• _Recorded data_:

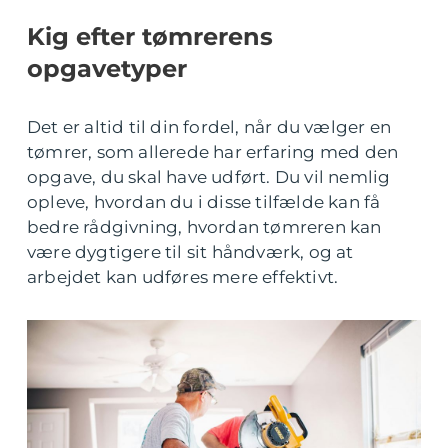
Kig efter tømrerens
opgavetyper
Det er altid til din fordel, når du vælger en
tømrer, som allerede har erfaring med den
opgave, du skal have udført. Du vil nemlig
opleve, hvordan du i disse tilfælde kan få
bedre rådgivning, hvordan tømreren kan
være dygtigere til sit håndværk, og at
arbejdet kan udføres mere effektivt.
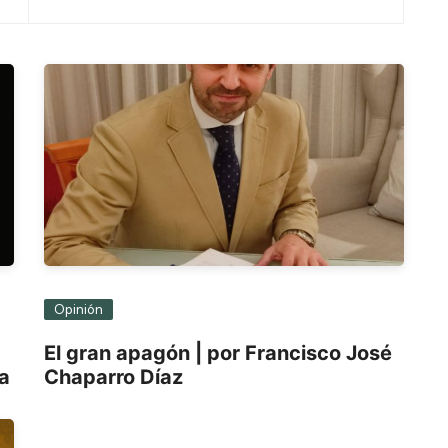
Opinión
El gran apagón | por Francisco José
ra
Chaparro Díaz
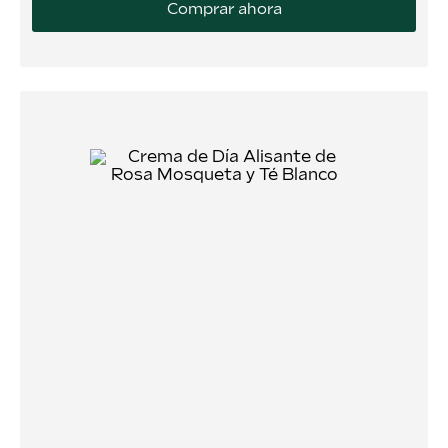
Comprar ahora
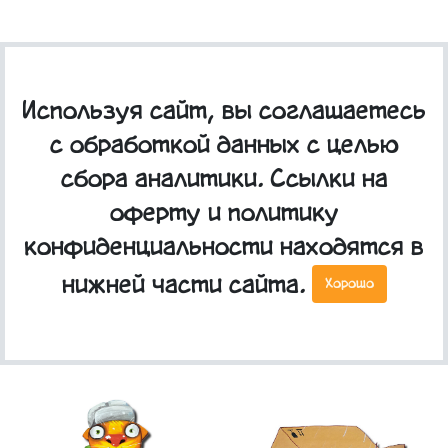
Используя сайт, вы соглашаетесь
с обработкой данных с целью
сбора аналитики. Ссылки на
оферту и политику
Магнит "По-братски"
Магнит "Привал на
полпути"
конфиденциальности находятся в
190,00 РУБ
190,00 РУБ
нижней части сайта.
Хорошо
Купить
Купить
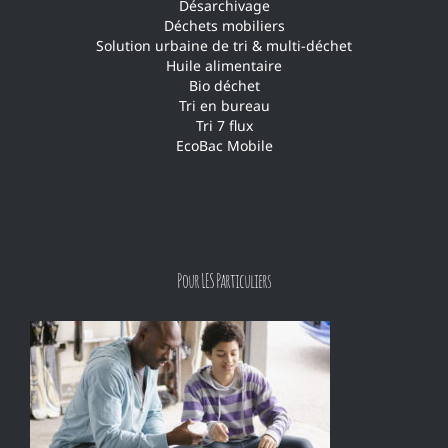
Désarchivage
Déchets mobiliers
Solution urbaine de tri & multi-déchet
Huile alimentaire
Bio déchet
Tri en bureau
Tri 7 flux
EcoBac Mobile
Pour LES Particuliers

• _Task item_:
Show all lines from the records above where the word "hvordan" occurs.

• _Task solution_:
opleve, hvordan du i disse tilfælde kan få
bedre rådgivning, hvordan tømreren kan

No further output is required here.